This literary development of a very widely known mythological concept is clearly seen in the last chapter of the Arthur legend, where it is confidently asserted that the great king will one day return in the hour of his people's need (A580). This belief is usually held concerning some god or demigod whose second coming is awaited by the faithful. It is found in most parts of the world, and is not peculiar to any one of the great religions.

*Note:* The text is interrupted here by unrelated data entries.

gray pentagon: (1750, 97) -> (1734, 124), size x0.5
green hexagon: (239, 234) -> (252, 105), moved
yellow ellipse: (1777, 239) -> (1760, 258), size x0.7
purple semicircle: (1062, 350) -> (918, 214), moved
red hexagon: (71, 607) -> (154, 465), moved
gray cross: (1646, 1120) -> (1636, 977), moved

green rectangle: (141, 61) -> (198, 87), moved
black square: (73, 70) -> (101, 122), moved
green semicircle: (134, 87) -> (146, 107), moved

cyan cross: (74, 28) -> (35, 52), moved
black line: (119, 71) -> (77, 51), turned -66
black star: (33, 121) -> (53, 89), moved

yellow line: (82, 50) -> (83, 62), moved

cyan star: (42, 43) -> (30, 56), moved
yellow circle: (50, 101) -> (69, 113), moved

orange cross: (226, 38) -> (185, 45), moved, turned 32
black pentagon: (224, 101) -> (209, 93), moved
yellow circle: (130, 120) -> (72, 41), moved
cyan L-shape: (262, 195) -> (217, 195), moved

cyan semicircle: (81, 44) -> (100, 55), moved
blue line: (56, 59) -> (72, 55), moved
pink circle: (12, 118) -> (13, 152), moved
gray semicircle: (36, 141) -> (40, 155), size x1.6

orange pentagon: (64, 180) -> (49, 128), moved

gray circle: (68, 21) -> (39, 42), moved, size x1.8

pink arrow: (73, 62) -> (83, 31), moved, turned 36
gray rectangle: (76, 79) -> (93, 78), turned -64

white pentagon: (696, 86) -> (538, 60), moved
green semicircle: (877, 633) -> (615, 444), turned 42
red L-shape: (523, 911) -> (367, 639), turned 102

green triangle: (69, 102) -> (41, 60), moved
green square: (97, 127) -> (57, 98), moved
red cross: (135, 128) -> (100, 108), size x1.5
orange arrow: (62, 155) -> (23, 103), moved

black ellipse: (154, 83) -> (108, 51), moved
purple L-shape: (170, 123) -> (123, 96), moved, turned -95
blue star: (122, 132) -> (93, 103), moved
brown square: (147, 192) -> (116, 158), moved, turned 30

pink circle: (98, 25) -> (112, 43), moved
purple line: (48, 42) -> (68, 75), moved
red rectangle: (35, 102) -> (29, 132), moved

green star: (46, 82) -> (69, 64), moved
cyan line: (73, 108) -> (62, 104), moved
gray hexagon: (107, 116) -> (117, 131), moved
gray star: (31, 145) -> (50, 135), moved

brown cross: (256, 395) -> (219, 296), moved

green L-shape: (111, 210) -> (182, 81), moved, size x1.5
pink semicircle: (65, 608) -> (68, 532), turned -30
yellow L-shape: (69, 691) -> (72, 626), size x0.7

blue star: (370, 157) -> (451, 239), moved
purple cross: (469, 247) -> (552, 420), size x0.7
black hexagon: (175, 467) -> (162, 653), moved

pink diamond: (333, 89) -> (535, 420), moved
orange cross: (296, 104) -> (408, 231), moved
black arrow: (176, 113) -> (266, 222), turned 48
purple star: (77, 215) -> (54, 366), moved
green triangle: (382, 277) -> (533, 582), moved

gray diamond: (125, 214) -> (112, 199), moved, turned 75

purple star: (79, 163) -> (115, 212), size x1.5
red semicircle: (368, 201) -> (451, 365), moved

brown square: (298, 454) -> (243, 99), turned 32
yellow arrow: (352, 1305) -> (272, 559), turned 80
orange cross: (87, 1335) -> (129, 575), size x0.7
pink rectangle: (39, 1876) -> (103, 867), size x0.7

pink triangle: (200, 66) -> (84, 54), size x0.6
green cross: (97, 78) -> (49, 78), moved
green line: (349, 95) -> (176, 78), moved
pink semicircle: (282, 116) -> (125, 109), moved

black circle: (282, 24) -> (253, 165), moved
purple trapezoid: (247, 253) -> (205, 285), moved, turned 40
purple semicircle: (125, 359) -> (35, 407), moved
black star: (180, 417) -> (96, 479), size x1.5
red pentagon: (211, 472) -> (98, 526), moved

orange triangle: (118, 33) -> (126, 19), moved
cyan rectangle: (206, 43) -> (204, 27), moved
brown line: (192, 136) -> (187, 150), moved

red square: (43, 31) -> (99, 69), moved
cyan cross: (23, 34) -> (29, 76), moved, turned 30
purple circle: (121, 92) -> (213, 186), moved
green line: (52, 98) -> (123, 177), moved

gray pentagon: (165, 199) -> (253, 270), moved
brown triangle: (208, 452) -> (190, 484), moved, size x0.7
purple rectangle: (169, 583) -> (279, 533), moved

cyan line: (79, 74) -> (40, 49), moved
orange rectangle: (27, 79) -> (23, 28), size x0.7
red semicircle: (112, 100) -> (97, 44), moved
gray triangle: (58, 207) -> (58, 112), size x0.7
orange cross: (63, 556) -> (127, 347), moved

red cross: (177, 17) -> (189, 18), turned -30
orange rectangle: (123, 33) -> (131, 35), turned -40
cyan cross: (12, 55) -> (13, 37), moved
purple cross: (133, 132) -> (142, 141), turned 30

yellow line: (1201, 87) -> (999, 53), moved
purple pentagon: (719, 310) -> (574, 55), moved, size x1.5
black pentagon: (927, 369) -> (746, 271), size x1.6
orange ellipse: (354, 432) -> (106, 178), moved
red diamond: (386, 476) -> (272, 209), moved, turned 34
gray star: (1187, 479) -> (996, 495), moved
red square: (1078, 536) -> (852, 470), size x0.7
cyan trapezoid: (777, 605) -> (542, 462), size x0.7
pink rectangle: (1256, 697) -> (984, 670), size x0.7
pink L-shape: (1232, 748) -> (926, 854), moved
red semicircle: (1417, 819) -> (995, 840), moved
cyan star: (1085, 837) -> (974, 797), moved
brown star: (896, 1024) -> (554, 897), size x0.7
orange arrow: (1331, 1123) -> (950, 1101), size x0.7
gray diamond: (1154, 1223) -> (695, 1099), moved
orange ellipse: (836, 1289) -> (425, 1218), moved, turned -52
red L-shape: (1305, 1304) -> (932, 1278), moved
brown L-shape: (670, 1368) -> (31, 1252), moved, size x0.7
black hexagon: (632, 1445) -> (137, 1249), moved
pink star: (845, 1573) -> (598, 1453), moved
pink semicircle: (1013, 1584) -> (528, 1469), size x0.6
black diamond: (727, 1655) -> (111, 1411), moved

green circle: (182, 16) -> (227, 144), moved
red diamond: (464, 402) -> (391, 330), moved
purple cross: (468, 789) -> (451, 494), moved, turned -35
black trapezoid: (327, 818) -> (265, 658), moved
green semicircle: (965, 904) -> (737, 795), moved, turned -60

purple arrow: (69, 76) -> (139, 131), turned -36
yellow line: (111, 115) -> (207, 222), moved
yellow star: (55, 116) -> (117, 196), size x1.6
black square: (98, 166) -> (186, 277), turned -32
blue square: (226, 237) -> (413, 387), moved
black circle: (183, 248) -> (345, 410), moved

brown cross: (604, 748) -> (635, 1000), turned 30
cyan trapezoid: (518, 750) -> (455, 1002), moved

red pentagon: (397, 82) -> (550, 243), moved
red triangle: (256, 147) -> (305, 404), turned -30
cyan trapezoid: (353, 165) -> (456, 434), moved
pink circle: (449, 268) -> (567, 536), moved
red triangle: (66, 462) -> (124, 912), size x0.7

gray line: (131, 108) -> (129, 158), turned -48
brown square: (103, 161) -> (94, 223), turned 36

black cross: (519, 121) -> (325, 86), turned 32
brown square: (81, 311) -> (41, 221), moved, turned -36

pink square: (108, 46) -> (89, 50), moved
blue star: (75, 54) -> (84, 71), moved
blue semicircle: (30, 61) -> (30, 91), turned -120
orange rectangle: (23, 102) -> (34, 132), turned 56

Of the localized legends about animals, two have had extensive migrations. To Romulus and Remus, the founders of Rome, have long been attached the story of how they were suckled by the she-wolf (B535). But the animal nurse is not always a wolf, and she is found ministering to children almost anywhere. The same type of popularity is accorded to the legend of Llewellyn and his Dog (B331.2) in which the master returns and finds that the child who has been trusted to the dog is covered with blood. He thereupon kills the dog, only to find that the blood has come from a snake which threatened the child's life and which the faithful dog has killed. [412] This tale keeps being reported from various parts of the world as an actual happening, and it may, of course, depend in last resort upon a real event.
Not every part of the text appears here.